BEGIN DATA FOR THE TASK

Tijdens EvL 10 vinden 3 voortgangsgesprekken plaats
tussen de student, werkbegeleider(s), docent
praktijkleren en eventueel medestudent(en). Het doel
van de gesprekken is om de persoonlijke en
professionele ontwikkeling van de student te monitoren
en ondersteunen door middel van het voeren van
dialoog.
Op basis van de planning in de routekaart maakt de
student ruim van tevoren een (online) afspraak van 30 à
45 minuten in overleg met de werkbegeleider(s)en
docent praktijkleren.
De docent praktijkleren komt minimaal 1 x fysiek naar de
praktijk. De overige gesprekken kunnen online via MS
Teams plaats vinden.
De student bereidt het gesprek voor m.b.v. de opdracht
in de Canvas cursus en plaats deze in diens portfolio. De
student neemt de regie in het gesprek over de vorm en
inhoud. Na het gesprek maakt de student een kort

END DATA FOR THE TASK

EXERCISE DETAILS :: Quote every record above exactly.

SOLVED PROBLEM ::
Tijdens EvL 10 vinden 3 voortgangsgesprekken plaats
tussen de student, werkbegeleider(s), docent
praktijkleren en eventueel medestudent(en). Het doel
van de gesprekken is om de persoonlijke en
professionele ontwikkeling van de student te monitoren
en ondersteunen door middel van het voeren van
dialoog.
Op basis van de planning in de routekaart maakt de
student ruim van tevoren een (online) afspraak van 30 à
45 minuten in overleg met de werkbegeleider(s)en
docent praktijkleren.
De docent praktijkleren komt minimaal 1 x fysiek naar de
praktijk. De overige gesprekken kunnen online via MS
Teams plaats vinden.
De student bereidt het gesprek voor m.b.v. de opdracht
in de Canvas cursus en plaats deze in diens portfolio. De
student neemt de regie in het gesprek over de vorm en
inhoud. Na het gesprek maakt de student een kort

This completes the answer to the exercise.